На данном этапе нужно создать закрытый ключ; существует 2 уровня сложности этого ключа: High и Medium. Выберите High.
Когда ключ будет готов, нажмите Install.
Chrome выведет всплывающее окно, сообщающее, что сертификат был успешно установлен.
Итак, теперь браузер авторизован при помощи нового сертификата, а это значит, что теперь вы имеете доступ к StartSSL AUTHENTICATION AREAS. На данном этапе нужно корректно отформатировать созданный сертификат, чтобы VPS мог использовать его. Нажмите на ссылку Control panel и выберите опцию Authenticate. Chrome выведет всплывающее окно, спрашивая, нужно ли пройти авторизацию, и покажет только что установленный сертификат. Войдите в панель управления при помощи этого сертификата.
Также нужно подтвердить доменное имя, так как без этого невозможно установить сертификат. В панели управления выберите Validations Wizard, а затем Type to Domain Name Validation. При этом будет запрошен адрес электронной почты, привязанный к этому домену (он выглядит примерно так: postmaster@yourdomain.com).
Проверьте указанный почтовый ящик. Вы должны получить еще одно проверочное письмо; как и ранее, скопируйте и вставьте код в форму на веб-сайте StartSSL.
Откройте вкладку Certificates Wizard и выберите Web Server SSL/TLS Certificate. Нажмите Continue и введите пароль, оставив остальные поля как есть.
На экране появится текстовое поле, которое содержит закрытый ключ. Скопируйте и вставьте его в текстовом редакторе, а затем сохраните его в файл с именем ssl.key.
Нажмите Continue, после чего браузер спросит, для какого домена нужно создать сертификат.
Укажите свой домен и переходите к следующему разделу.
При этом будет запрошен субдомен, к которому будет привязан сертификат. В большинстве случаев используется www; чтобы использовать другой поддомен, просто введите его в это поле вместо www.

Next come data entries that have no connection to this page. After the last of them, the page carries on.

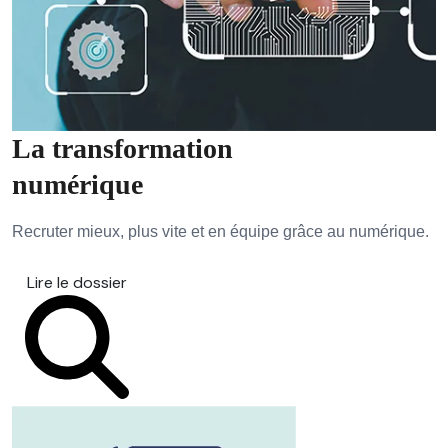
La transformation
numérique
Recruter mieux, plus vite et en équipe grâce au numérique.
Lire le dossier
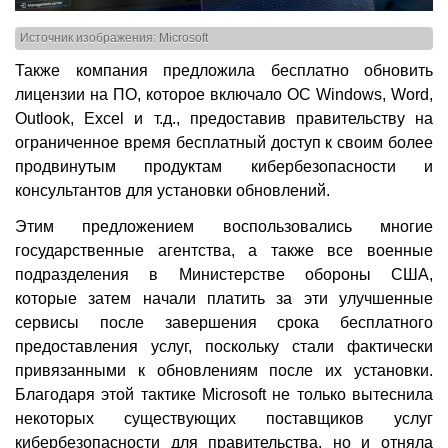
Источник изображения: Microsoft
Также компания предложила бесплатно обновить
лицензии на ПО, которое включало ОС Windows, Word,
Outlook, Excel и т.д., предоставив правительству на
ограниченное время бесплатный доступ к своим более
продвинутым продуктам кибербезопасности и
консультантов для установки обновлений.
Этим предложением воспользовались многие
государственные агентства, а также все военные
подразделения в Министерстве обороны США,
которые затем начали платить за эти улучшенные
сервисы после завершения срока бесплатного
предоставления услуг, поскольку стали фактически
привязанными к обновлениям после их установки.
Благодаря этой тактике Microsoft не только вытеснила
некоторых существующих поставщиков услуг
кибербезопасности для правительства, но и отняла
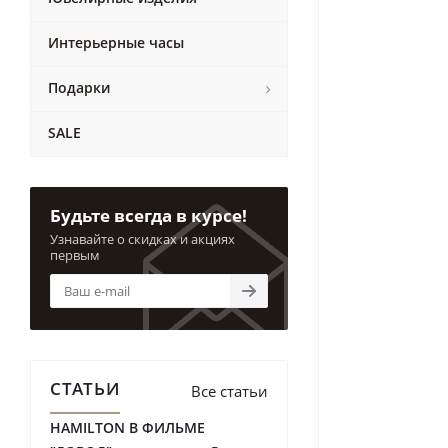
Интерьерные часы
Подарки
SALE
Будьте всегда в курсе!
Узнавайте о скидках и акциях
первым
СТАТЬИ
Все статьи
HAMILTON В ФИЛЬМЕ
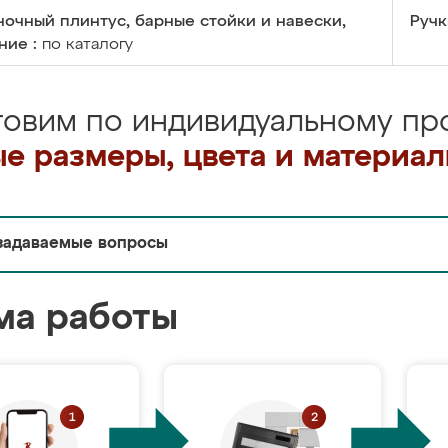
очный плинтус, барные стойки и навески,
Ручк
ние :
по каталогу
товим по индивидуальному про
е размеры, цвета и материа
задаваемые вопросы
ма работы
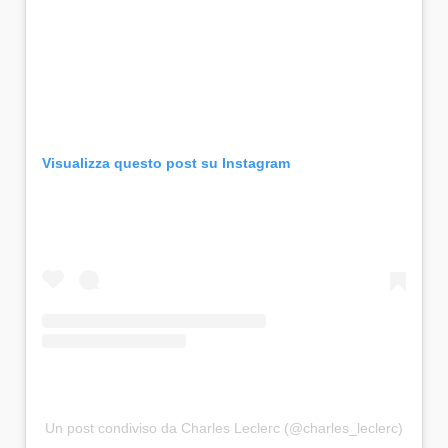
Visualizza questo post su Instagram
Un post condiviso da Charles Leclerc (@charles_leclerc)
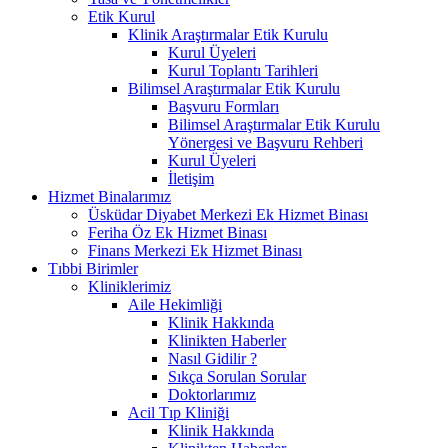
Etik Kurul
Klinik Araştırmalar Etik Kurulu
Kurul Üyeleri
Kurul Toplantı Tarihleri
Bilimsel Araştırmalar Etik Kurulu
Başvuru Formları
Bilimsel Araştırmalar Etik Kurulu
Yönergesi ve Başvuru Rehberi
Kurul Üyeleri
İletişim
Hizmet Binalarımız
Üsküdar Diyabet Merkezi Ek Hizmet Binası
Feriha Öz Ek Hizmet Binası
Finans Merkezi Ek Hizmet Binası
Tıbbi Birimler
Kliniklerimiz
Aile Hekimliği
Klinik Hakkında
Klinikten Haberler
Nasıl Gidilir ?
Sıkça Sorulan Sorular
Doktorlarımız
Acil Tıp Kliniği
Klinik Hakkında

StartSSL предоставит вам новый сертификат в текстовом поле, как это было с закрытым ключом.
Снова скопируйте и вставьте полученные данные в текстовый редактор и сохраните файл как ssl.crt.
ДЛя авторизации сайта понадобится ещё StartCom Root CA и Class 1 Intermediate Server CA от StartSSL.
Щёлкните в окне Save Certificate правой кнопкой и сохраните данные в два файла:
- StartCom Root CA (PEM Encoded) (сохраните в ca.pem)
- Class 1 Intermediate Server CA (сохраните в sub.class1.server.ca.pem).
В целях безопасности StartSSL шифрует закрытый ключ (файл ssl.key); но серверу необходима его незашифрованная версия. Чтобы расшифровать его в файл private.key, скопируйте его на сервер и используйте следующую команду:
openssl rsa -in ssl.key -out private.key
OpenSSL запросит пароль; введите пароль, который вы использовали на сайте StartSSL.
Итак, на данный момент у вас 5 файлов; проверьте, все ли они на месте:
- ca.pem: Root-сертификат StartSSL;
- private.key: незашифрованная версия закрытого ключа (этот файл нужно тщательно хранить от посторонних);
- sub.class1.server.ca.pem: промежуточный сертификат StartSSL;
- ssl.key: зашифрованная версия закрытого ключа;
- ssl.crt: новый сертификат.
Файл ssl.key можно оставить. Остальные файлы нужно скопировать на сервер, если вы не сделали этого ранее:
scp {ca.pem,private.key,sub.class1.server.ca.pem,ssl.crt} YOURSERVER:~
Включение сертификата на Apache
Итак, сертификат готов к использованию; теперь нужно настроить веб-сервер Apache для использования нового сертификата SSL. Данный раздел продемонстрирует настройку Apache на сервере Ubuntu. Отредактируйте команды согласно вашему дистрибутиву.
Для начала нужно создать каталог для хранения ключей. Включите модуль SSL веб-сервера и перезапустите Apache:
sudo a2enmod ssl
sudo service apache2 restart
sudo mkdir -p /etc/apache2/ssl
Скопируйте ранее созданные файлы в каталог /etc/apache2/ssl на сервере.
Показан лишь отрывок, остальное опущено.